During 2002, we entered into a $15 million credit agreement with a term of one year. The agreement allows us to obtain letters of credit and enter into hedge agreements with the bank.
The agreement contains certain covenant requirements including liquidity tests. The company is in compliance with these covenants. At December 31, 2002, we had $7.8 million in
letters of credit drawn against the credit agreement.
8. Leases
Total rental expense charged to operations for aircraft, facilities and office space for the years ended December 31, 2002, 2001 and 2000 was approximately $96.6 million, $56.7 million
and $30.9 million, respectively.
We lease six DC-9s, one B737 and 42 B717s under operating leases with terms that expire through 2021. We have the option to renew the DC-9 leases for one or more periods of not
less than six months. We have the option to renew the B717 leases for periods ranging from one to four years. The B717 leases have purchase options at or near the end of the lease
term at fair market value, and two have purchase options based on a stated percentage of the lessors defined cost of the aircraft at the end of the 13th year of the lease term. The B717
leases are the result of sale/leaseback transactions. Deferred gains from these transactions are being amortized over the terms of the leases. At December 31, 2002 and 2001, unamortized
deferred gains were $73.7 million and $44.1 million, respectively. See Note 6. We also lease facilities from local airport authorities or other carriers, as well as office space under operating
leases with terms ranging from one month to 12 years. In addition, we lease ground equipment and certain rotables under capital leases.
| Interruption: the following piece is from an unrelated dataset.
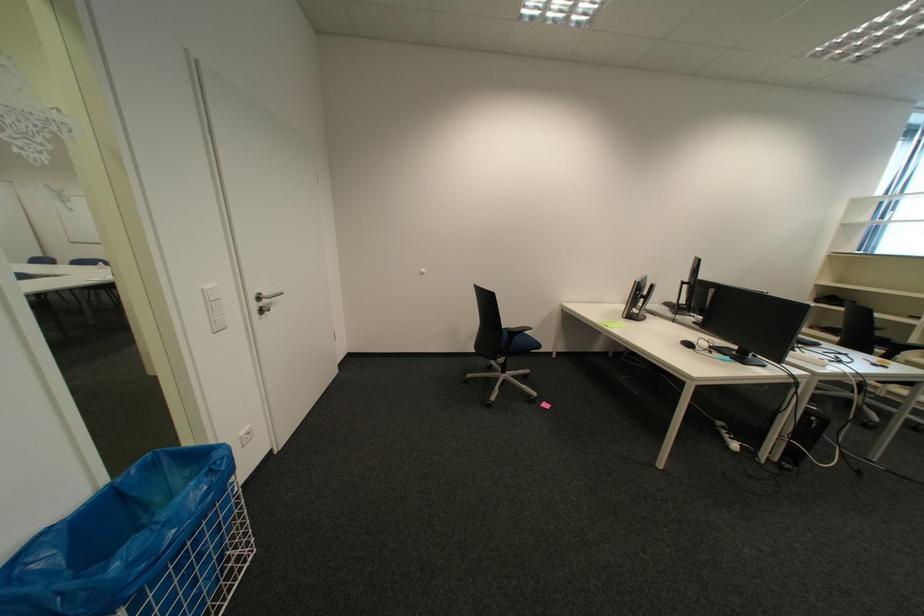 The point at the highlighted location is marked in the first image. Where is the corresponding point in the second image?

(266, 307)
The amounts applicable to capital leases included in property and equipment were (in thousands):
As of December 31,
2002 2001
Flight equipment $3,330 $2,627
Less: Accumulated depreciation (576) (285)
$2,754 $2,342
The following schedule outlines the future minimum lease payments at December 31, 2002, under noncancelable operating leases and capital leases with initial terms in excess of one
year (in thousands):
Capital Operating
Leases Leases
2003 $ 760 $ 133,187
2004 709 128,210
2005 244 126,153
2006 174 123,912
2007 160 121,336
Thereafter – 1,160,381
Total minimum lease payments 2,047 $1,793,179
Less: amount representing interest (264)
Present value of future payments 1,783
Less: current obligations (627)
Long-term obligations $1,156
Capital lease obligations are included in long-term debt in our Consolidated Balance Sheets. Amortization of assets recorded under capital leases is included as Depreciationin the
Consolidated Statements of Operations.